How many of the lines below include "surveillance"? Give the number and no other words.

[Opening Extracted data section]

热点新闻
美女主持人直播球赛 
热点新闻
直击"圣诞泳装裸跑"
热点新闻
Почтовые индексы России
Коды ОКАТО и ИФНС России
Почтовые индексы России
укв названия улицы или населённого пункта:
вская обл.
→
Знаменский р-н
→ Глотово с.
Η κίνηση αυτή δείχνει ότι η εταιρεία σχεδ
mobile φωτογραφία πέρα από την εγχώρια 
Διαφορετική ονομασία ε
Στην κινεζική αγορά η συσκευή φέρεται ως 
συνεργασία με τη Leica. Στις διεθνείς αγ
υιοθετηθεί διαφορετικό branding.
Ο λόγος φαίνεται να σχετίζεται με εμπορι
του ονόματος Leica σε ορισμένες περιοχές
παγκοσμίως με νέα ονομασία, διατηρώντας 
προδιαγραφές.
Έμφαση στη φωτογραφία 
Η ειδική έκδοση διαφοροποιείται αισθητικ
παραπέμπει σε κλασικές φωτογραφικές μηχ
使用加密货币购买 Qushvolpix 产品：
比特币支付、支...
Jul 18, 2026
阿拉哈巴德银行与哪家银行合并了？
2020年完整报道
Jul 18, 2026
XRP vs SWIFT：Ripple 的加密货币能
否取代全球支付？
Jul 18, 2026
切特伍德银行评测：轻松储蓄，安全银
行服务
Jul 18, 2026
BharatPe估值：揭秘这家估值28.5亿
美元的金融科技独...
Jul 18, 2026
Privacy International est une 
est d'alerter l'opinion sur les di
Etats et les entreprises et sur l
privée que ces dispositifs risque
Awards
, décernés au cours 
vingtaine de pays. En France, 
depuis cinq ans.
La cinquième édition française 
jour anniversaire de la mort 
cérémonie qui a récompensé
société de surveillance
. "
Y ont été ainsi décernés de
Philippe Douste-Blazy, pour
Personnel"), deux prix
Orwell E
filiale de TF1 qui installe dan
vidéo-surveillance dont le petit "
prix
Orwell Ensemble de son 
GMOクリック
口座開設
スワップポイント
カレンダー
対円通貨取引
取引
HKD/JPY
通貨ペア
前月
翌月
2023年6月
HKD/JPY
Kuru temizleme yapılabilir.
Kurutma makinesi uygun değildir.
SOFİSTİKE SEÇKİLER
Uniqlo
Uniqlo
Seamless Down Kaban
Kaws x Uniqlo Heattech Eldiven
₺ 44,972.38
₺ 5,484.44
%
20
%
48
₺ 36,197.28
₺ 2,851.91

[Closing Extracted data section]

Result >>
2